4. The electrode according to claim 1 or 2, wherein the oxides of iridium, tin and at least one doping element M in the catalytic layer consist of crystallites having an average size of less than 5 nm.

5. The electrode according to claim 1 or 2, wherein the valve metal oxide outer layer is made of one component selected from titanium oxide and tantalum oxide.

6. The electrode of claim 1 or 2, wherein the specific loading of the valve metal oxide in the outer layer is from 2 to 25g/m²Within the range of (1).

7. The electrode of claim 1 or 2, wherein the specific loading of the valve metal oxide in the outer layer is from 9 to 25g/m²Within the range of (1).

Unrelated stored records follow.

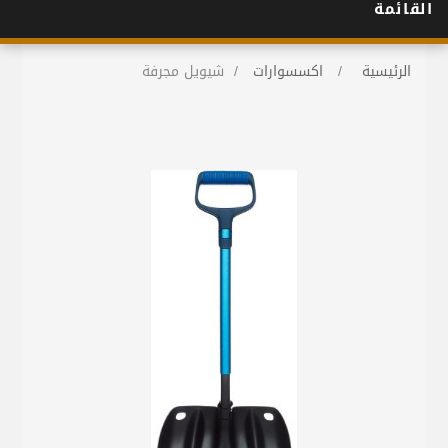
القائمة
الرئيسية
/
اكسسوارات
/
شيويل مجرفة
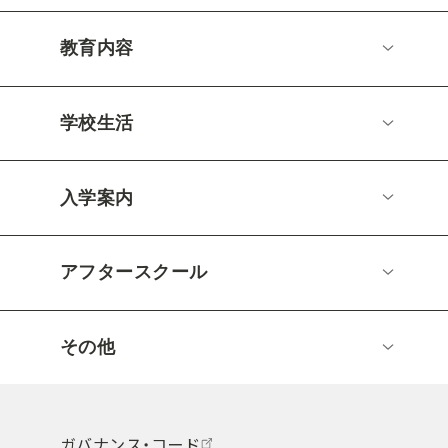
教育内容
学校生活
入学案内
アフタースクール
その他
ガバナンス・コード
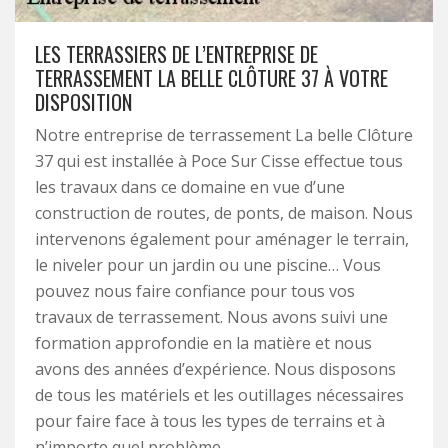
LES TERRASSIERS DE L’ENTREPRISE DE
TERRASSEMENT LA BELLE CLÔTURE 37 À VOTRE
DISPOSITION
Notre entreprise de terrassement La belle Clôture
37 qui est installée à Poce Sur Cisse effectue tous
les travaux dans ce domaine en vue d’une
construction de routes, de ponts, de maison. Nous
intervenons également pour aménager le terrain,
le niveler pour un jardin ou une piscine… Vous
pouvez nous faire confiance pour tous vos
travaux de terrassement. Nous avons suivi une
formation approfondie en la matière et nous
avons des années d’expérience. Nous disposons
de tous les matériels et les outillages nécessaires
pour faire face à tous les types de terrains et à
n’importe quel problème.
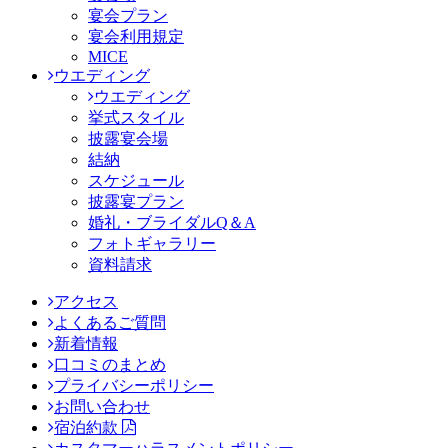
宴会プラン
宴会利用規定
MICE
ウエディング
ウエディング
挙式スタイル
披露宴会場
結納
スケジュール
披露宴プラン
婚礼・ブライダルQ＆A
フォトギャラリー
資料請求
アクセス
よくあるご質問
新着情報
口コミのまとめ
プライバシーポリシー
お問い合わせ
宿泊約款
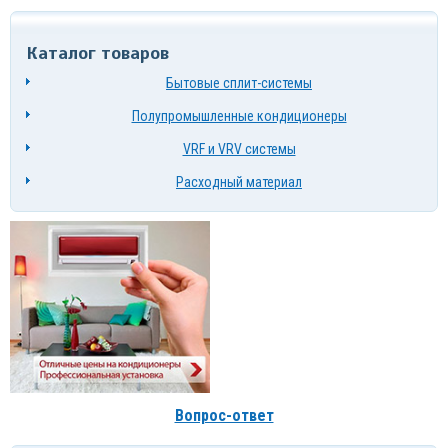
Каталог товаров
Бытовые сплит-системы
Полупромышленные кондиционеры
VRF и VRV системы
Расходный материал
Вопрос-ответ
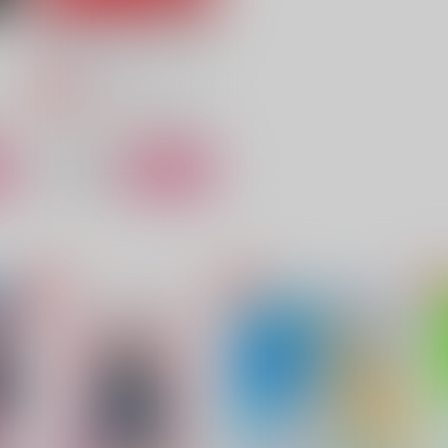
黒耳ネザーのmon petit lapin
アイツの背番号
787
円
専売
（税込）
一
ブルーロック
カイザー×潔世一
ト
サンプル
カート
どこまでも透明なラブレター
深淵、名は愛
P
Libyan
食物連鎖の頂点
1,715
550
1
円
円
（税込）
（税込）
カイザー×潔世一
カイザー×潔世一
サンプル
作品詳細
サンプル
作品詳細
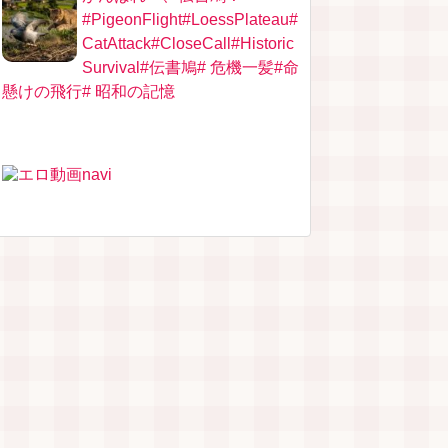
#PigeonFlight#LoessPlateau#
CatAttack#CloseCall#Historic
Survival#伝書鳩# 危機一髪#命
懸けの飛行# 昭和の記憶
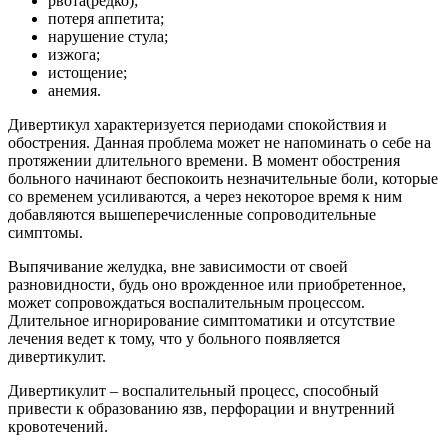
рвота(редко);
потеря аппетита;
нарушение стула;
изжога;
истощение;
анемия.
Дивертикул характеризуется периодами спокойствия и
обострения. Данная проблема может не напоминать о себе на
протяжении длительного времени. В момент обострения
больного начинают беспокоить незначительные боли, которые
со временем усиливаются, а через некоторое время к ним
добавляются вышеперечисленные сопроводительные
симптомы.
Выпячивание желудка, вне зависимости от своей
разновидности, будь оно врожденное или приобретенное,
может сопровождаться воспалительным процессом.
Длительное игнорирование симптоматики и отсутствие
лечения ведет к тому, что у больного появляется
дивертикулит.
Дивертикулит – воспалительный процесс, способный
привести к образованию язв, перфорации и внутренний
кровотечений.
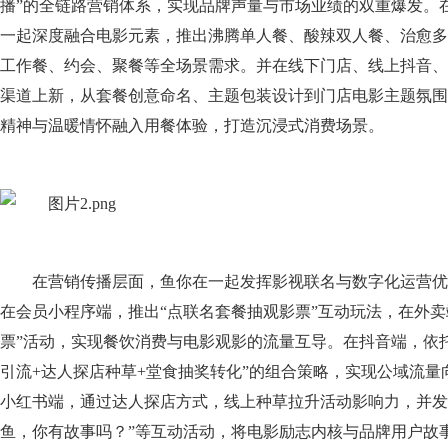
播”的全链路营销体系，实现品牌声量与市场业绩的双重爆发。
一起深度融合电影元素，推出沸腾单人餐、酸辣双人餐、治愈多
工作餐、约会、聚餐等全场景需求。并在线下门店、线上抖音、
渠道上新，从套餐创意命名、主题包装设计到门店电影主题氛围
精神与温暖情怀融入用餐体验，打造沉浸式消费场景。
在营销传播层面，鱼你在一起发挥影视联名与数字化运营优
在会员小程序端，推出“点联名套餐抽观影票”互动玩法，在外卖
票”活动，实现餐饮消费与电影观影的流量互导。在抖音端，依
引流+达人探店种草+堂食抽奖转化”的组合策略，实现公域流量
小红书端，通过达人探店方式，线上种草拉升活动影响力，并发起
鱼，你有故事吗？”等互动活动，将电影励志内核与品牌用户故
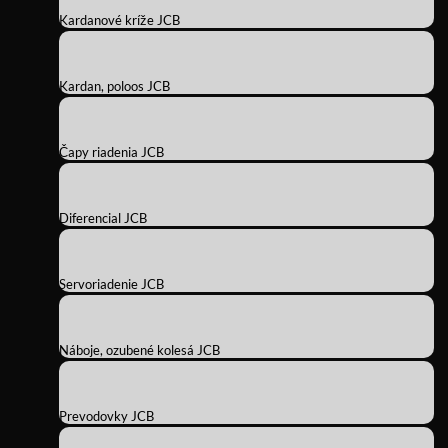
Kardanové kríže JCB
Kardan, poloos JCB
Čapy riadenia JCB
Diferencial JCB
Servoriadenie JCB
Náboje, ozubené kolesá JCB
Prevodovky JCB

8. Method for manufacturing an electrode according to any one of claims 1 to 7, comprising applying a solution comprising precursors of iridium, tin and the at least one doping element M to a valve metal substrate provided with a protective layer consisting of a valve metal oxide, and subsequently decomposing the solution by heat treatment in air at a temperature of 480 to 530 ℃, the outer layer being formed by applying a solution comprising precursors of tantalum or titanium and subsequently thermally decomposing.

9. A process for the cathodic electrodeposition of a metal from an aqueous solution comprising anodically evolving oxygen on the surface of an electrode according to any one of claims 1 to 7.

10. The method of claim 9, wherein the cathodic electrodeposition is electrodeposition of chromium from an aqueous solution comprising cr (iii).